Saturday, March 20, 2010
An Agreeable Film
Despite the fact that I could've gone my whole life without seeing Paul Sorvino raise the roof, I didn't think Repo! The Genetic Opera was so bad. It shares some producers with the Saw films and is directed by Darren Lynn Bousman, who directed Saws II through IV. I've only seen the first Saw, with Rifftrax accompaniment, and while I enjoyed Repo a lot more than that film, I admit that's certainly not saying much. Though I suppose the only thing Repo shares with the Saw movies, content-wise, is somewhat whimsical, conspicuously artificial violence. Repo benefits from not taking itself as seriously as Saw, working mostly like an old fashioned haunted house at a Halloween fair, minus the scares. At the same time, its full throttle post-modernism can become somewhat tedious, though bits of genuine creativity save it from being the obnoxious borefest of a Baz Luhrmann film.

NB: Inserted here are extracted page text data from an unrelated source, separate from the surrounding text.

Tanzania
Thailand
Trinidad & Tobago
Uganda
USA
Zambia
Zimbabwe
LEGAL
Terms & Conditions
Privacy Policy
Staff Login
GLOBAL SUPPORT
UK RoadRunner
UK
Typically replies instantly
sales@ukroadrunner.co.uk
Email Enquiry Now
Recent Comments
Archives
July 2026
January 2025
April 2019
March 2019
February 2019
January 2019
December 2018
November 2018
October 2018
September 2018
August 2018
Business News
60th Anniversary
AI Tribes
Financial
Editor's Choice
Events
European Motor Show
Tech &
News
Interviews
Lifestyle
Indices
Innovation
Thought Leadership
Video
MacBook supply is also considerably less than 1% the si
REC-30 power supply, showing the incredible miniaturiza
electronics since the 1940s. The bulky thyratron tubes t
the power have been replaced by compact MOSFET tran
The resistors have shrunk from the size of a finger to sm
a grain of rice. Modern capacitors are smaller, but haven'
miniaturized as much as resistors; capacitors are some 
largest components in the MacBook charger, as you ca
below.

My least favourite part of the film was this guy;
The whole movie I kept thinking, "What's he doing here?" He looks like a fan who won a contest to appear in the movie. His face, uninterestingly settled between soft and chiselled is, for a man, unsuited for long hair, and his performance, while enthusiastic, lacks any particular texture or complexity. It occurred to me at one point, "This guy's either one of the composers or the director." Sure enough, I discovered later that he's Terrance Zdunich, one of the film's composers and also the artist responsible for another of my least favourite aspects of the film, its intermittent bits of exposition dumped on the audience in the form of comic book art. I would actually like to see a cut of the film without that stuff, most of which is repeated in dialogue anyway, and the absence of the rest of which wouldn't particularly harm the music video quality of the rest of the film. Truly, it's a movie that would've benefited from a little surrealism and less of a literal narrative.

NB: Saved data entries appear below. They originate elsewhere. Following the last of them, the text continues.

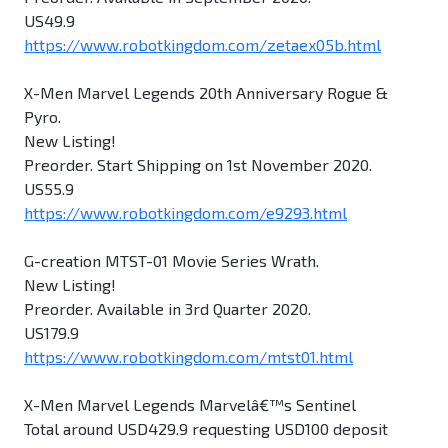
US49.9
https://www.robotkingdom.com/zetaex05b.html
X-Men Marvel Legends 20th Anniversary Rogue &
Pyro.
New Listing!
Preorder. Start Shipping on 1st November 2020.
US55.9
https://www.robotkingdom.com/e9293.html
G-creation MTST-01 Movie Series Wrath.
New Listing!
Preorder. Available in 3rd Quarter 2020.
US179.9
https://www.robotkingdom.com/mtst01.html
X-Men Marvel Legends Marvelâ€™s Sentinel
Total around USD429.9 requesting USD100 deposit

That being said, the guy's music's not too bad. It's all pretty peppy and moves things along at a fun pace.
My favourite part of the movie was Sarah Brightman, who in addition to having a wonderful voice, has a face that looks particularly good with a lot of eye makeup. Having some knowledge of actual opera, she must have been a little amused by these kids thinking they were making something particularly shocking or transgressive.
Almost all the beauty of the film comes in the form of aesthetics, as is demonstrated by my favourite scene, where Brightman uses her false eyes to display a hologram of the main character's, Shiloh's, deceased mother, a la R2D2. This fascinating scene is here to serve a rather mundane plot about a young girl kept locked up by her father, played by Anthony Stewart Head, whose back-story, revolving around his mistaken guilt over killing his wife, prompting him to become a government sponsored assassin, actually had the potential to be a far more interesting tale of identity. Sadly, it's totally abandoned for Shiloh's humdrum, stilted progression from child to adult, though maybe I'd find it more interesting if I were a 17 year old. The banal story surrounded by grandiose trappings might actually be just the thing for your typical teenager, whose normal troubles with self esteem need to be flattered with the ascription of cosmic proportions. Shiloh even gets a whole opera audience to express awe at her liberation at the end.

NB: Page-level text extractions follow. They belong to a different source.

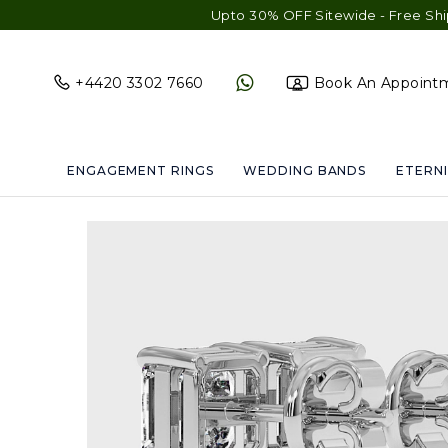
Upto 30% OFF Sitewide - Free Shipping & Gi
+4420 3302 7660
Book An Appoint
ENGAGEMENT RINGS
WEDDING BANDS
ETERNI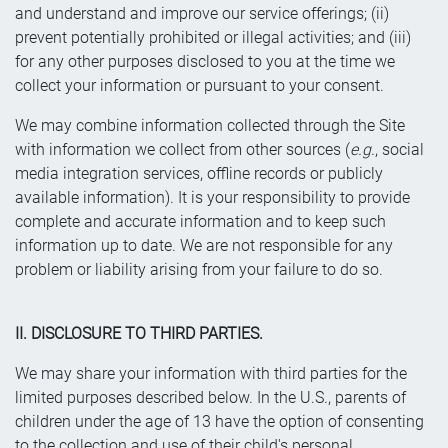
and understand and improve our service offerings; (ii)
prevent potentially prohibited or illegal activities; and (iii)
for any other purposes disclosed to you at the time we
collect your information or pursuant to your consent.
We may combine information collected through the Site
with information we collect from other sources (
e.g.
, social
media integration services, offline records or publicly
available information). It is your responsibility to provide
complete and accurate information and to keep such
information up to date. We are not responsible for any
problem or liability arising from your failure to do so.
II. DISCLOSURE TO THIRD PARTIES.
We may share your information with third parties for the
limited purposes described below. In the U.S., parents of
children under the age of 13 have the option of consenting
to the collection and use of their child's personal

Not my least favourite part of the film is Paris Hilton, who apparently won a Golden Raspberry Award for Worst Supporting Actress for this, which I think goes to show the Raspberries are as much controlled by politics and phoney social interests as the Oscars. Hilton may not be perfect, but she hits all the notes when she sings and she looks good. I know for a fact there were far worse performances in supporting roles that year.
Paul Sorvino's not bad, roof raising aside, adopting a more bombastic menace than his famous, taciturn performance in Goodfellas.
The visuals of the film aren't terribly original--the shots of the city, with its circular arrangement around a central tower, looked remarkably like Final Fantasy VII's Midgar;
With floating screens announcing things in voices echoing throughout the city in a manner causing me to expect to hear, "Live the good life, in the off world colonies!" A lot of the lighting reminded me of early coloured lighting in 3D video games, distractingly over the top, making things look cheap and television sized, but a lot of the bits of gothic architecture, wrought iron fences, and high contrast hair and makeup, are exactly the familiar items a lot of people want to see, which I found nice to see as well. The movie has a certain target milieu which it hits well enough.
Last night's tweets;
There's no right time to tell a clock to change.
The worst news is delivered via flies.
Sunlight off marble tames Minotaur's rage.
Cashew juices flow off fluorescent thighs.